I could also have used a button to calculate and display my result but I personally like live updates so I went with it.
I believe in Gtk you access the widgets from Glib.Idle or Glib.Timeouts on multithreaded scenarios, but I am not doing any multithreading here, everything is happening inside the loop and I just injected a timeout callback into it. Why would you not imagine this working in this way? That's usually how I load/update progressbars.
Luckily I know some basic Gtk so I was able to (hastily) recreate this on Gtk-rs and it seems to be stable (https://pastebin.com/zdi0vfEc). The only thing I did different is that I used glib::timeout_add_local as it was primarily intended.
in an idiomatic GTK program I would add callbacks to the widgets, however I would have to implement 7 different callbacks for the 7 different widgets that I am reading data from.
Unfortunately that is true. This is the reason I suggested to you to try one of the immediate mode GUIs, for these your use case may be simpler.
Luckily I know some basic Gtk so I was able to (hastily) recreate this on Gtk-rs
It would be nice if you could post your Rust implementation to the GTK forum. There we have Mr. Bassi from Gnome and Mr. Droege from the Rust team as experts, so we may learn more about the reason why it may crash, or maybe not.
I had considered making a C version and ask Mr.
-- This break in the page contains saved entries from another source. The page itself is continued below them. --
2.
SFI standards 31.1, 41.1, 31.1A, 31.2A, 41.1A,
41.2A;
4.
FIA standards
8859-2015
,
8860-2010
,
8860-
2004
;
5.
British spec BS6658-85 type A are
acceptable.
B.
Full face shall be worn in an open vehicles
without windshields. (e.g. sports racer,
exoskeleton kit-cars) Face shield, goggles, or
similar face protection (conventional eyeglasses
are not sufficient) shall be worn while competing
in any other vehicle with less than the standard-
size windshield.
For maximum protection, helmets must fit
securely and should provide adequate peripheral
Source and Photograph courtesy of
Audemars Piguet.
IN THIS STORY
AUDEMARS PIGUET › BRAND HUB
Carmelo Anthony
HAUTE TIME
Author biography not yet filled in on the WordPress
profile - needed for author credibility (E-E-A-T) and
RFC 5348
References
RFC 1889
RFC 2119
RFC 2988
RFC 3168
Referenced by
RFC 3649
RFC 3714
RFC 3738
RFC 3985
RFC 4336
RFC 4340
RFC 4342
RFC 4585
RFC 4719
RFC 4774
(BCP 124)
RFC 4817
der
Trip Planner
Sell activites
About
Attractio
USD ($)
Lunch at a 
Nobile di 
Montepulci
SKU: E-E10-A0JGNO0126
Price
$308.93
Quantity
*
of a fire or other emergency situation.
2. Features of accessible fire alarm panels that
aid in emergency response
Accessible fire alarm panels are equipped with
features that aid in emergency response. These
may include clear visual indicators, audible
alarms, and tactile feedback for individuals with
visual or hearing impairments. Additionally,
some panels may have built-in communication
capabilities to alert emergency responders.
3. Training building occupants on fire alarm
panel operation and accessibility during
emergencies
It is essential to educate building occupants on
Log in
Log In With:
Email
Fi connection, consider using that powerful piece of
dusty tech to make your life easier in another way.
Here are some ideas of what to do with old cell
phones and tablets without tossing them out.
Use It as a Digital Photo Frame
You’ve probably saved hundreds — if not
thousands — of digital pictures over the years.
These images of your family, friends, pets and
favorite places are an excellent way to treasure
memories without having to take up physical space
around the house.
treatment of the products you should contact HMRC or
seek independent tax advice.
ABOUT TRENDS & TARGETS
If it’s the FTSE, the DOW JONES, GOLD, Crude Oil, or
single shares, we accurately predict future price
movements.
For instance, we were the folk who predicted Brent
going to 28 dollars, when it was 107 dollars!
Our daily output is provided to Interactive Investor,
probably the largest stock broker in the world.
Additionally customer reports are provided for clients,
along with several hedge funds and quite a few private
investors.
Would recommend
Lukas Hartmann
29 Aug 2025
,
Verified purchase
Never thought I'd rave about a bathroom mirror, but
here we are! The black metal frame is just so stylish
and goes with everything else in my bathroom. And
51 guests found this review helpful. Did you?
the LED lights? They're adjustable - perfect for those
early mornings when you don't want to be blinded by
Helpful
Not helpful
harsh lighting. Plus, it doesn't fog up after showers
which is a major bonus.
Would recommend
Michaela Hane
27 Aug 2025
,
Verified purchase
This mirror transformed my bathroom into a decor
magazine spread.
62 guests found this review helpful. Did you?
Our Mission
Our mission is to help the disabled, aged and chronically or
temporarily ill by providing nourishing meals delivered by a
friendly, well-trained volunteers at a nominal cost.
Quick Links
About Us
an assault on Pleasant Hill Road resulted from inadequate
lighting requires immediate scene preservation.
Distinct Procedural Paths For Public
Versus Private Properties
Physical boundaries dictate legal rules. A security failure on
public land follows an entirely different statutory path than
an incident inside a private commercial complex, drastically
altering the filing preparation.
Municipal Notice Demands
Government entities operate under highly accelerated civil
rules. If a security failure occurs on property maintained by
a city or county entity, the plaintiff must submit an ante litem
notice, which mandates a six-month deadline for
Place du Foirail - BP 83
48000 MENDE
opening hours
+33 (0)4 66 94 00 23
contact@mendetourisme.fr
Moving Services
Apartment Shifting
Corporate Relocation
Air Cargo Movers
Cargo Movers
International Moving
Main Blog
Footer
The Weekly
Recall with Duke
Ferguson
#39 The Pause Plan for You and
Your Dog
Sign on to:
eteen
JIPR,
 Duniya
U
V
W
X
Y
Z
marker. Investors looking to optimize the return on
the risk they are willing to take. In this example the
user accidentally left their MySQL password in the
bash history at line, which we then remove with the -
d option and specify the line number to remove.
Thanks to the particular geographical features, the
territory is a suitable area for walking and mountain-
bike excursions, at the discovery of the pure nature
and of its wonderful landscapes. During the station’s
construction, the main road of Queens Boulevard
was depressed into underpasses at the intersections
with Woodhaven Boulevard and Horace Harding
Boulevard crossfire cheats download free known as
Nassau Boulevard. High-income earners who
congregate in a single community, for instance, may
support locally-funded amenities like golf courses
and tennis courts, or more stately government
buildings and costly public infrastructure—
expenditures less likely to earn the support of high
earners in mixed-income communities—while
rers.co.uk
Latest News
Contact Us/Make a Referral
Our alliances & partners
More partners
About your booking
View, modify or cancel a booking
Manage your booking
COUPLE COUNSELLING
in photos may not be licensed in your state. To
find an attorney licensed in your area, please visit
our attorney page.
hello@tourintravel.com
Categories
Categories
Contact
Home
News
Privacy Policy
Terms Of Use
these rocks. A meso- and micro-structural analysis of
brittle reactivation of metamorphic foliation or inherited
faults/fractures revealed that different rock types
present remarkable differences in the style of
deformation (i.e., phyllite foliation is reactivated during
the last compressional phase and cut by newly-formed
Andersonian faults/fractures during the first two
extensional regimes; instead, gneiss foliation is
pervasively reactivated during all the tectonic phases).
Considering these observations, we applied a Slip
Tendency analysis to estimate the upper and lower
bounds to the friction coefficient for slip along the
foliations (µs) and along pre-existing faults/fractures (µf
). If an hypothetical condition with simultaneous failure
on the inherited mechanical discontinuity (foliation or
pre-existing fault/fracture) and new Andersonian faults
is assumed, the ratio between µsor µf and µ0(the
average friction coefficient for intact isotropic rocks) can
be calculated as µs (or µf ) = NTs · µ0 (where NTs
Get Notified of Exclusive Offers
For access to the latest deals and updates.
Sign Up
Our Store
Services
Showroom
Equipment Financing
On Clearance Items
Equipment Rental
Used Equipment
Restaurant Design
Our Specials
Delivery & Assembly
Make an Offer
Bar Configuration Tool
Bassi for details, but I am a bit busy currently. Asking about Nim Gtk code at the GTK forum makes not too much sense currently unfortunately.
Generally I recommend compiling gintro code with --gc:arc as with that you get possible crashes immediately, while with default refc GC the garbage collector frees its objects with a delay.
Unfortunately I don't get a crash. At least not with latest Nim devel, and 64 bit Linux and gintro #head.
I compiled with default refc and with arc GC and played some minutes with it.
I was hoping that the reason for a crash may be the try/except or the fact that you put the last 3 statements in global scope, what we generally avoid in C and in Nim.
But as there is no crash it makes no real sense to ask Mr Bassi or Mr Droege about that program shape, both are very busy.